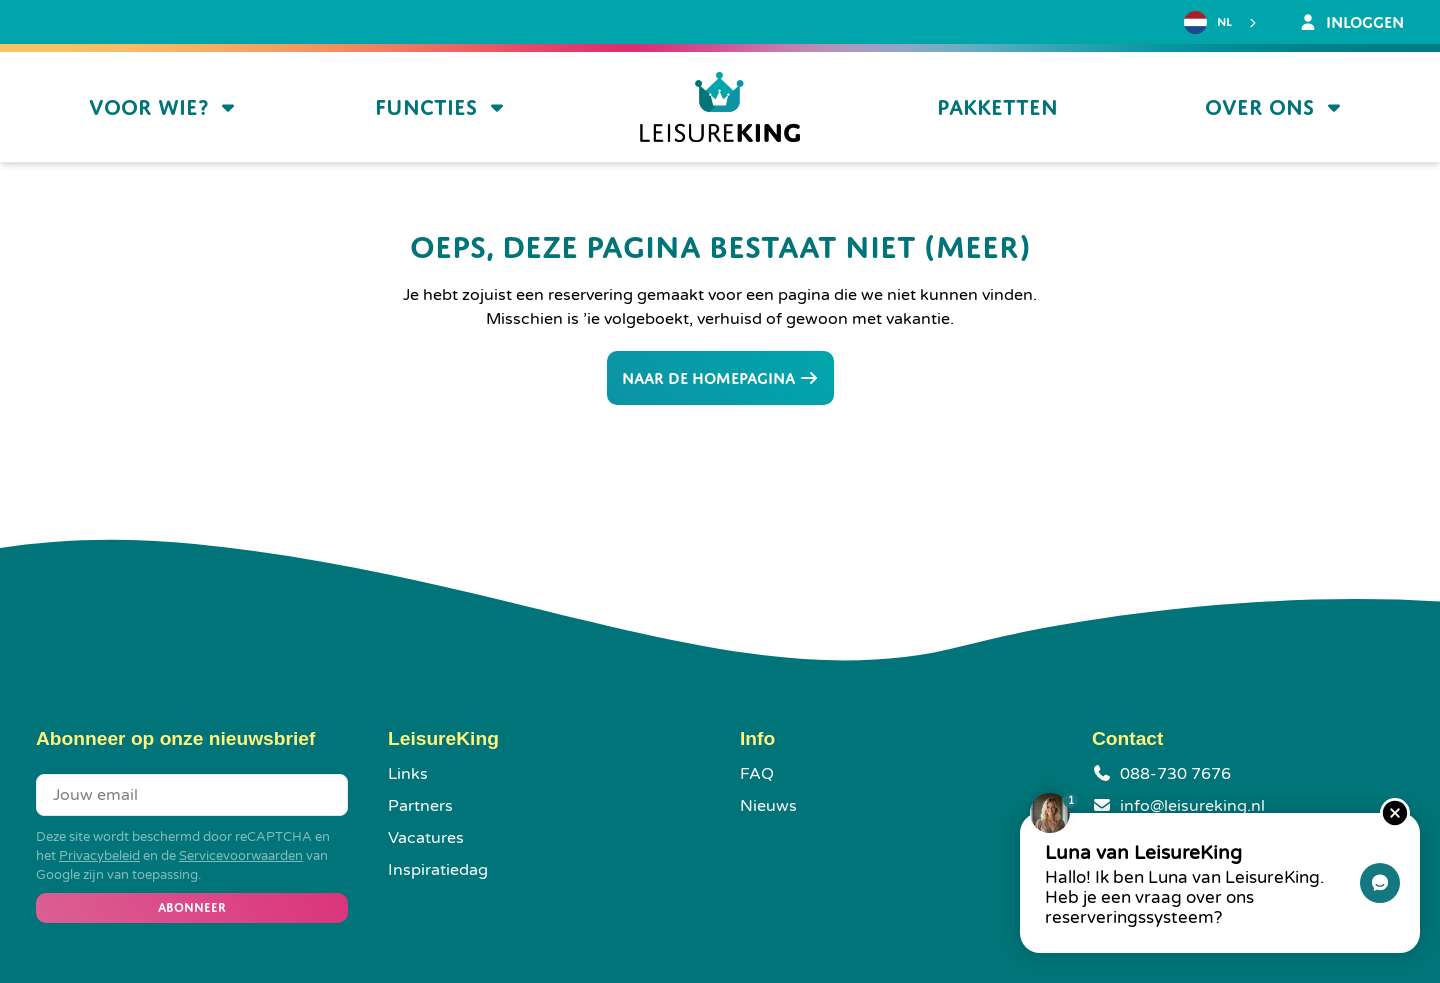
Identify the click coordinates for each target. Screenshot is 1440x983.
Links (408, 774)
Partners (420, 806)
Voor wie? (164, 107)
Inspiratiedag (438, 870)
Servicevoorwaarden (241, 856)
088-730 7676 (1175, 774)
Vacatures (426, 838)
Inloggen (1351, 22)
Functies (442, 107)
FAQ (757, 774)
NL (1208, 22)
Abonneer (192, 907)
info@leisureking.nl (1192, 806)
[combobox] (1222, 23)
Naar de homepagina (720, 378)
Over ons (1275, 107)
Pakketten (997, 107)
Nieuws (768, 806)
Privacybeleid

..........

Omit the pictures, then output the rest of the listing exactly.

Identify the click coordinates for each target. Screenshot is 1440x983.
Links (408, 774)
Partners (420, 806)
Voor wie? (164, 107)
Inspiratiedag (438, 870)
Servicevoorwaarden (241, 856)
088-730 7676 (1175, 774)
Vacatures (426, 838)
Inloggen (1351, 22)
Functies (442, 107)
FAQ (757, 774)
NL (1208, 22)
Abonneer (192, 907)
info@leisureking.nl (1192, 806)
[combobox] (1222, 23)
Naar de homepagina (720, 378)
Over ons (1275, 107)
Pakketten (997, 107)
Nieuws (768, 806)
Privacybeleid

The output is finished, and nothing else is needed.